Setiap tanggal 21 April diperingati sebagai Hari Kartini, hari bersejarah khususnya untuk para perempuan.
Menghilangkan kesenjangan antara para pria dan wanita.
Rasanya saya lebih suka memakai kata perempuan saja ya .... Entah kok rasanya lebih enak didengar. Kata wanita kok spertinya seperti orang terlalu tinggi buat saya.
Walaupun Kartini sudah lama meninggal dan meninggalkan warisan untuk para perempuan, tetapi masih saja ada para perempuan yang belum merasakan perjuangan beliau.
Nindi begitu gembira ketika hari yang ditunggu-tunggu telah tiba di depan mata. Beberapa hari lagi dia akan melangsungkan pernikahannya dengan Beni. Setelah lama berpacaran akhirnya, melangkah menuju pelaminan.
Tidak membayangkan ketika sehari sebelumnya, kabar buruk datang dalam kehidupannya. Beni yang telah lama bekerja, tiba-tiba dapat surat pemberhentian kerja. Rasanya terpukul! Tetapi kehidupan harus terus berjalan.
Peristiwa ini hanya keluarga Beni saja yang tahu, keluarga Nindi tidak ada yang tahu. Mereka sibuk mempersipakan hari besar anak mereka. Dan Nindi pun tidak mau menyusahkan keluarganya.
Pesta pernikahan berlangsung dengan semarak, tanpa ada sesuatu yang terjadi. Setelah pesta barulah kehidupan pernikahan yang sebennarnya terjadi.
Masa-masa bulan madu pun berlalu, kembali lah mereka ke realita. Beni sudah berusaha mencari pekerjaan tetapi belum ada yang mau menerimanya. Satu tahun, dua tahun, belum ada panggilan yang Beni terima. Nindi sebagai isterinya merasa sedih, walaupun semua pemasukan keluarga masih bisa dia handel tetapi dia merasa kalau Beni sebagai kepala keluarga tetap harus memberikan pemasukan.

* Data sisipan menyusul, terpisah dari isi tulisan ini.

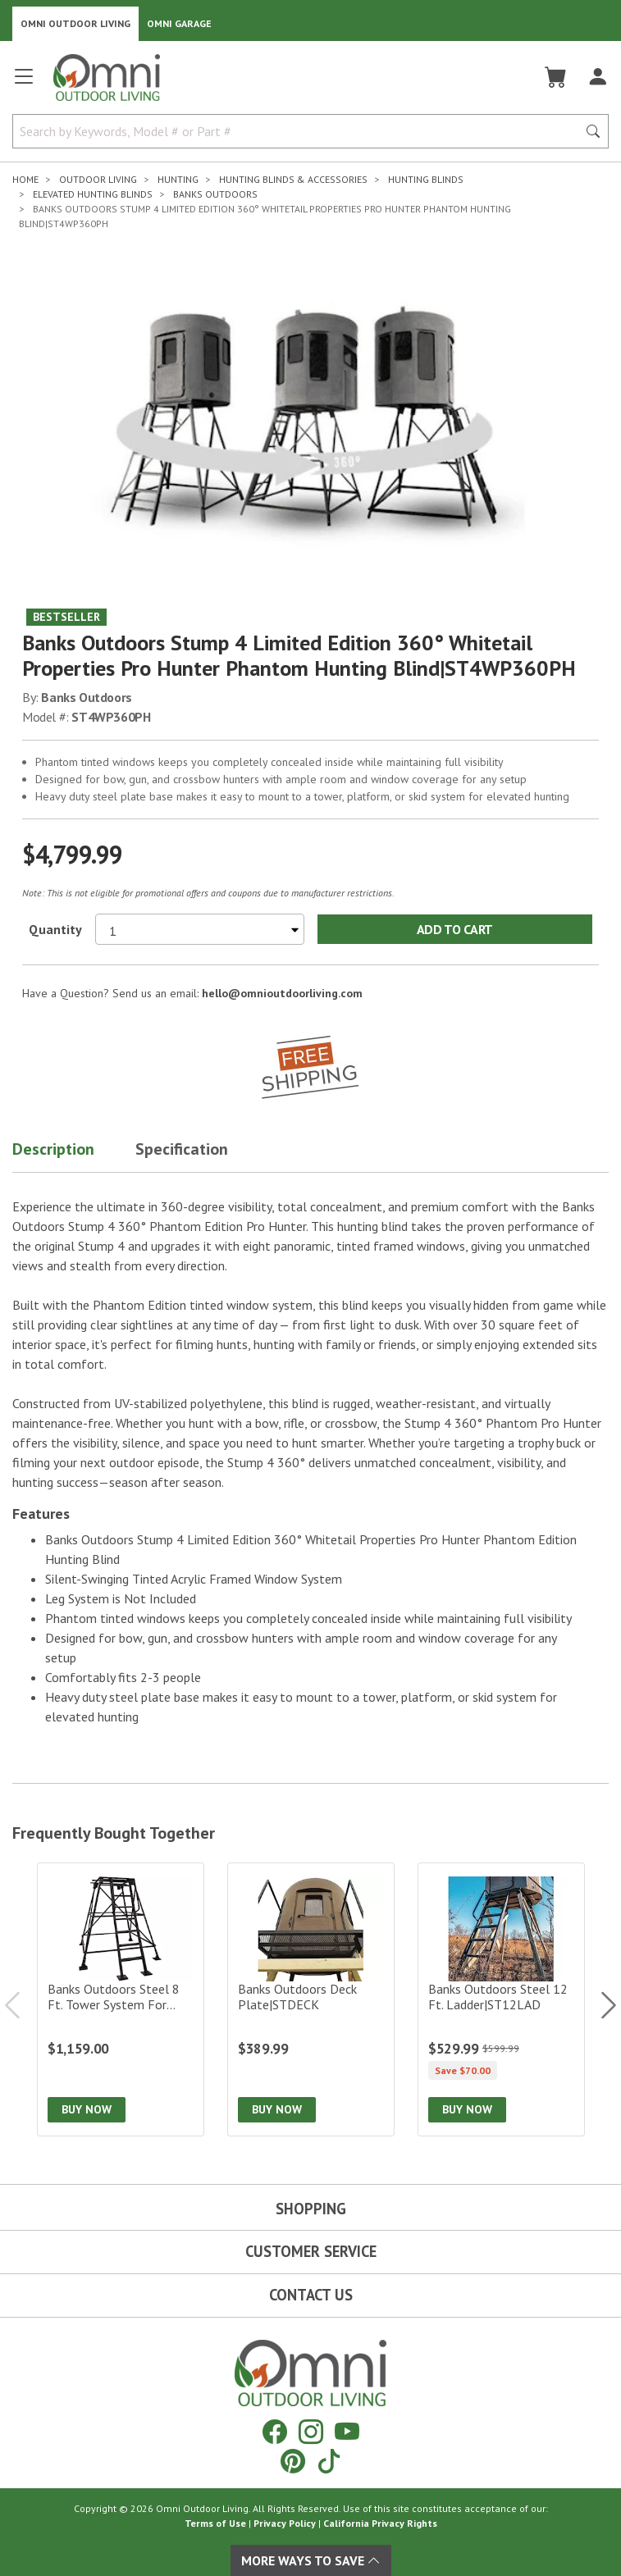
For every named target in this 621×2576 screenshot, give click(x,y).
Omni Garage (179, 23)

Ada kekecewaan ketika melihat Beni yang hanya bisa duduk di atas sajadah saja. Rasanya Nindi cemburu dengan yang sering Beni ajak bicara di atas sajadah.
Ada rasa kesepian yang melanda Nindi, sehingga pikiran jelek pun sering datang di benaknya. Apakah akau perlu seorang yang lain yang bisa menghargai diriku?
***
Nindi tidak bisa menghargai apa yang sudah didapatkannya. Biarpun suaminya tidak ada pekerjaan ... yang meskipun nantinya dia dapatkan, dia harus bisa mengurus keluarganya dengan baik. Bukan hanya lelaki yang bisa menjadi kepala keluarga, dalam hal ini memberikan pemasukan, tetapi sebagai perempuan yang bisa memberikan pemasukan, dia juga bisa menjadi penolong dalam keluarganya.
Baca juga : Insecure Dalam Diri
Rasanya cerita ini bisa sebagai salah satu contoh apa yang Kartini kejar, kesetaraan. Dalam kehidupan rumah tangga sebisa mungkin ada kerjasama antara pria dan perempuan dalam mengarungi biduk rumah tangga. Benar kan? Saya sambil merenung apa yang saya tulis ini, presepsinya sama dengan yang lain?
Sekuatnya seorang perempuan, kadang memerlukan tangan kuat lainnya seorang laki-laki. Walaupun minta kesetaraan dalam hal lain, tetapi untuk raga, tetap seorang lelaki lebih kuat dari perempuan. Dalam kiata lain, sebetulnya seorang perempuan itu sebagai penolong. Setahu saya sebagai penolong, mustinya lebih kuat dari seorang laki-laki. Bukan dalam hal raga yaa. Ada beberapa yang bisa kita lihat, misalnya dalam pencapaian kinerja di kantor, seorang perempuan bisa mengalahkan kinerja lelaki.
Baca juga : Disiplinkan Diri Hai Kartini
Memasuki abad ke 20, masih ada saja yang belum mengerti perjuangan ibu Kartini, apalagi di daerah pelosok yang kurang terjamah oleh media sosial. Semua masih mengikuti tradisi yang ada, kalau perempuan itu hanya bisa mengurus rumah tangga saja.
Semoga dengan kemajuan zaman, semua perempuan akan menjadi lebih baik lagi dalam bertanggung jawab untuk dirinya masing-masing.